Nash Weerasekera for Quanta Magazine

It’s RNA’s World. We’re Just Living in It.

Since its discovery, the molecule RNA has been considered something less than DNA: single-stranded, flimsy, a mere messenger. But research has increasingly revealed that RNA is more central to life than that. Most of the so-called noncoding portions of the genome are, in fact, transcribed into RNA molecules that play non-messenger roles in cells, such as regulating the expression of genes. A new view is emerging that many important, dynamic genome processes may play out through RNA. This concept was reinforced by the Nobel committee, which awarded the Nobel Prize in Physiology or Medicine to the researchers who discovered microRNA. These short molecules enable the kind of gene regulation that underpins complex, multicellular life.

A growing body of research also suggests that RNA is a communication tool. This year, for the first time, researchers found archaeal cells exchanging noncoding RNAs in extracellular vesicles, creating a kind of cellular texting system for sharing timely, short-lived messages. The discovery confirmed that archaeans, bacteria and eukaryotes can all exchange these RNA messages.
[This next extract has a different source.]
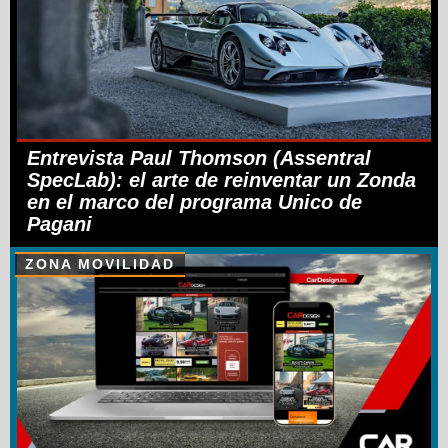
Entrevista Paul Thomson (Assentral
SpecLab): el arte de reinventar un Zonda
en el marco del programa Unico de
Pagani
ZONA MOVILIDAD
Transmitting information beyond the cell, it turns out, may be one of RNA’s innate roles.

In one of the year’s strangest discoveries, biologists found a new form of “wildly weird” RNA — flattened circles smaller than viruses and dubbed “obelisks” — living in the bacteria that colonize our guts and mouths. No one knows yet what they do. “The world is just full of new things,” Mark Peifer of the University of North Carolina, Chapel Hill told Nature. “And once you start to look, you find them.”

 

Nico Roper for Quanta Magazine

Insights Into the Mind

One of the most mind-blowing discoveries of the year is about the integration of the brain and body. Most immunologists have long assumed that the immune system is self-regulating. For the first time, researchers have found a neural circuit, located in the brainstem, that adjusts the immune system. This circuit senses inflammatory molecules in the body and then dials their levels up or down to protect healthy tissues. The work represents growing interest in structures that connect the mind and body, such as the vagus nerve, which links the brain to organs to marshal emotional response, and the cerebrospinal system that bathes the spinal cord and brain in clear fluid — and this year was discovered to bathe nerves across the body, too.
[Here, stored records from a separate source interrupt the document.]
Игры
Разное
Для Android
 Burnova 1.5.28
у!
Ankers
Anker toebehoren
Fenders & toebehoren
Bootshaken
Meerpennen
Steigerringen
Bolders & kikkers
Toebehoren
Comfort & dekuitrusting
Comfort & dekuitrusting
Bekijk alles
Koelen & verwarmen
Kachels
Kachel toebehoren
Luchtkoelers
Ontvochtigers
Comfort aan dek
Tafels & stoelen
This year researchers also made progress in understanding how the rapid firing of thousands of neurons — known as a “sharp wave ripple” — forms memories. When we have an experience, neurons fire in a certain order, as if they’re tapping out “a melody on the piano,” Daniel Bendor of University College London told Quanta. During rest and sleep, the hippocampus replays the sequence, but faster and potentially hundreds or thousands of times, generating electrical ripples. With rest, these sequences are more likely to be solidified into long-term memories.
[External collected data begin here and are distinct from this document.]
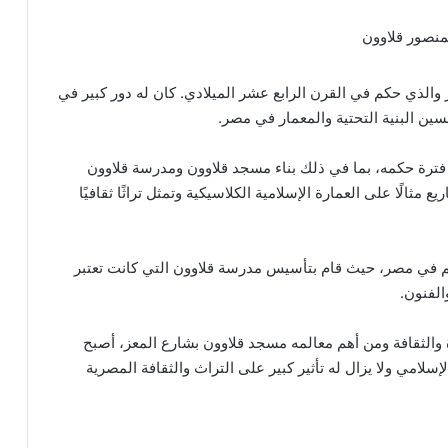
الذي حكم في القرن الرابع عشر الميلادي. كان له دور كبير في
ين البنية التحتية والمعمار في مصر.
ل فترة حكمه، بما في ذلك بناء مسجد قلاوون ومدرسة قلاوون
 مثالًا على العمارة الإسلامية الكلاسيكية وتمثل تراثًا ثقافيًا
عليم في مصر، حيث قام بتأسيس مدرسة قلاوون التي كانت تعتبر
الفنون.
والثقافة ومن أهم معالمه مسجد قلاوون بشارع المعز، أصبح
لامي ولا يزال له تأثير كبير على التراث والثقافة المصرية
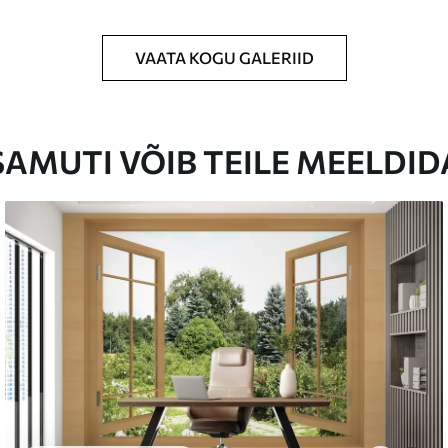
VAATA KOGU GALERIID
ud suuruses, lõigatud ühesuguste ribadena,
SAMUTI VÕIB TEILE MEELDID
tapeediliimi.
ada pehme käsnaga. Lakkviimistlusega tapeedid
emium
67
34
.00
€
/m²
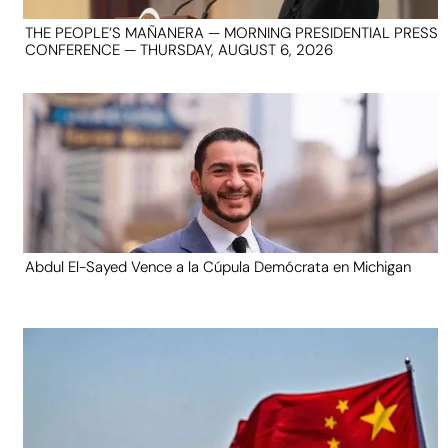
THE PEOPLE’S MAÑANERA — MORNING PRESIDENTIAL PRESS
CONFERENCE — THURSDAY, AUGUST 6, 2026
Abdul El-Sayed Vence a la Cúpula Demócrata en Michigan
On the teeny-tiny scale, neuroscientists are continuing their work to reconstruct the brain neuron by neuron. This year, Google scientists used AI tools to stitch together 5,000 images taken from 1 cubic millimeter of a human brain, or one one-millionth of the entire structure, to build an astonishing 3D map. It contains roughly 57,000 neurons and 150 million synapses, incorporating 1.4 petabytes of data. In a related case, researchers for the first time mapped the entire fruit fly brain. The size of a grain of sand, it is the largest brain to be fully mapped to date, at 140,000 neurons (compared to the 86 billion in a human brain). Next up, before we can think about mapping a full human brain, is the mouse brain, which contains about 1,000 times as many neurons as the fly’s.